Understanding CERT-In VPN Compliance Requirements in India
When CERT-In issued its Directions on Information Security Practices in April 2022, the impact extended far beyond incident reporting timelines. The directives introduced specific compliance obligations for VPN service providers, cloud service providers, and the enterprises that rely on them. Understanding CERT-In VPN compliance India requirements has become critical for regulated enterprises in BFSI, healthcare, pharma, and IT services, particularly those operating hybrid infrastructure across multiple providers.
The challenge is structural.
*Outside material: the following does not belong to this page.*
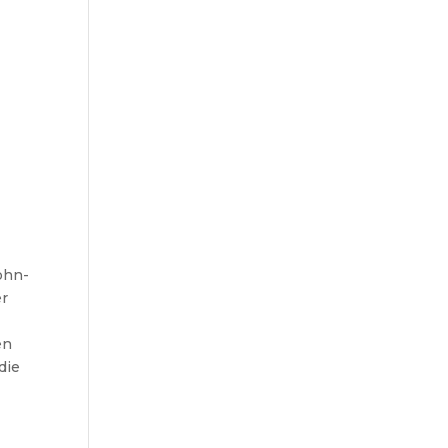
ohn-
er
en
die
Enterprises that depend on VPN tunnels for remote workforce access or cloud infrastructure for production workloads now carry dual exposure: their own compliance obligations under CERT-In, and the downstream risk of their service providers failing to meet theirs. This post breaks down what the directives require from each party and what regulated enterprises must do to maintain compliance.
CERT-In Requirements for VPN Providers: KYC, Log Retention, and Reporting
Mandatory KYC for Subscribers
CERT-In’s April 2022 directions mandate that VPN service providers operating in India maintain validated Know Your Customer (KYC) records for all subscribers. This includes verified names, validated email addresses, contact numbers, and IP addresses allocated to subscribers at the time of registration. The requirement applies irrespective of whether the subscriber is an individual or an enterprise.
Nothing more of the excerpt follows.